[Stored items from a collection]
=-=-=-=-=

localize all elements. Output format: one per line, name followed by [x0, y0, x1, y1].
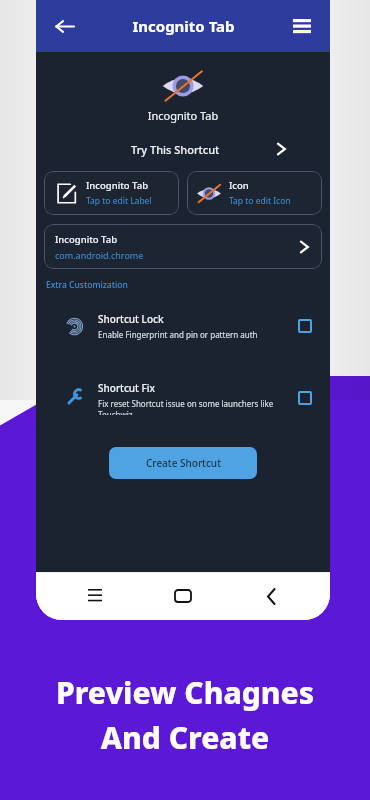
staticText: Try This Shortcut	[131, 142, 220, 157]
button[interactable]: Back	[42, 4, 86, 48]
staticText: Incognito Tab	[36, 108, 330, 123]
staticText: Tap to edit Label	[86, 195, 152, 207]
staticText: Shortcut Lock	[98, 312, 164, 326]
button[interactable]: Create Shortcut	[109, 447, 257, 479]
button[interactable]: Recents	[78, 579, 112, 613]
button[interactable]: Shortcut Lock	[46, 309, 320, 343]
staticText: Icon	[229, 179, 249, 192]
button[interactable]: Shortcut Fix	[298, 391, 312, 405]
staticText: Preview Chagnes	[0, 672, 370, 713]
staticText: Shortcut Fix	[98, 381, 155, 395]
staticText: Enable Fingerprint and pin or pattern au…	[98, 329, 258, 340]
staticText: Fix reset Shortcut issue on some launche…	[98, 398, 298, 415]
staticText: Incognito Tab	[86, 179, 149, 192]
staticText: And Create	[0, 717, 370, 758]
staticText: com.android.chrome	[55, 249, 144, 261]
staticText: Incognito Tab	[132, 16, 235, 36]
button[interactable]: Home	[166, 579, 200, 613]
button[interactable]: Shortcut Lock	[298, 319, 312, 333]
button[interactable]: Incognito Tab	[44, 171, 179, 215]
button[interactable]: Incognito Tab	[44, 224, 322, 269]
button[interactable]: Try This Shortcut	[78, 135, 288, 163]
staticText: Tap to edit Icon	[229, 195, 291, 207]
button[interactable]: Icon	[187, 171, 322, 215]
staticText: Create Shortcut	[146, 456, 221, 470]
button[interactable]: Back	[254, 579, 288, 613]
button[interactable]: Menu	[280, 4, 324, 48]
staticText: Extra Customization	[46, 279, 128, 291]
button[interactable]: Shortcut Fix	[46, 381, 320, 415]
staticText: Incognito Tab	[55, 233, 118, 246]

=-=-=-=-=

## WHAT IS NEEDED:
Repeat every line of the data above exactly, but drop the pictures.

## THE COMPLETED TASK:
localize all elements. Output format: one per line, name followed by [x0, y0, x1, y1].
staticText: Try This Shortcut	[131, 142, 220, 157]
button[interactable]: Back	[42, 4, 86, 48]
staticText: Incognito Tab	[36, 108, 330, 123]
staticText: Tap to edit Label	[86, 195, 152, 207]
staticText: Shortcut Lock	[98, 312, 164, 326]
button[interactable]: Create Shortcut	[109, 447, 257, 479]
button[interactable]: Recents	[78, 579, 112, 613]
button[interactable]: Shortcut Lock	[46, 309, 320, 343]
staticText: Icon	[229, 179, 249, 192]
button[interactable]: Shortcut Fix	[298, 391, 312, 405]
staticText: Preview Chagnes	[0, 672, 370, 713]
staticText: Shortcut Fix	[98, 381, 155, 395]
staticText: Enable Fingerprint and pin or pattern au…	[98, 329, 258, 340]
staticText: Fix reset Shortcut issue on some launche…	[98, 398, 298, 415]
staticText: Incognito Tab	[86, 179, 149, 192]
staticText: And Create	[0, 717, 370, 758]
staticText: com.android.chrome	[55, 249, 144, 261]
staticText: Incognito Tab	[132, 16, 235, 36]
button[interactable]: Home	[166, 579, 200, 613]
button[interactable]: Shortcut Lock	[298, 319, 312, 333]
button[interactable]: Incognito Tab	[44, 171, 179, 215]
button[interactable]: Incognito Tab	[44, 224, 322, 269]
button[interactable]: Try This Shortcut	[78, 135, 288, 163]
staticText: Tap to edit Icon	[229, 195, 291, 207]
button[interactable]: Icon	[187, 171, 322, 215]
staticText: Create Shortcut	[146, 456, 221, 470]
button[interactable]: Back	[254, 579, 288, 613]
button[interactable]: Menu	[280, 4, 324, 48]
staticText: Extra Customization	[46, 279, 128, 291]
button[interactable]: Shortcut Fix	[46, 381, 320, 415]
staticText: Incognito Tab	[55, 233, 118, 246]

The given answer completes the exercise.